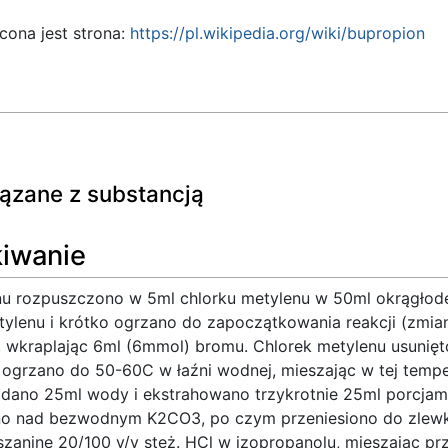
cona jest strona:
https://pl.wikipedia.org/wiki/bupropion
wiązane z substancją
kiwanie
u rozpuszczono w 5ml chlorku metylenu w 50ml okrągłodenn
tylenu i krótko ogrzano do zapoczątkowania reakcji (zmia
, wkraplając 6ml (6mmol) bromu. Chlorek metylenu usunięt
 ogrzano do 50-60C w łaźni wodnej, mieszając w tej tempe
odano 25ml wody i ekstrahowano trzykrotnie 25ml porcjami
no nad bezwodnym K2CO3, po czym przeniesiono do zlewki
zaninę 20/100 v/v stęż. HCl w izopropanolu, mieszając prz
* * * *
Every line of the material above should be repeated exactly, except for the pictures.

Answer for this exercise>
cona jest strona:
https://pl.wikipedia.org/wiki/bupropion
wiązane z substancją
kiwanie
u rozpuszczono w 5ml chlorku metylenu w 50ml okrągłodenn
tylenu i krótko ogrzano do zapoczątkowania reakcji (zmia
, wkraplając 6ml (6mmol) bromu. Chlorek metylenu usunięt
 ogrzano do 50-60C w łaźni wodnej, mieszając w tej tempe
odano 25ml wody i ekstrahowano trzykrotnie 25ml porcjami
no nad bezwodnym K2CO3, po czym przeniesiono do zlewki
zaninę 20/100 v/v stęż. HCl w izopropanolu, mieszając prz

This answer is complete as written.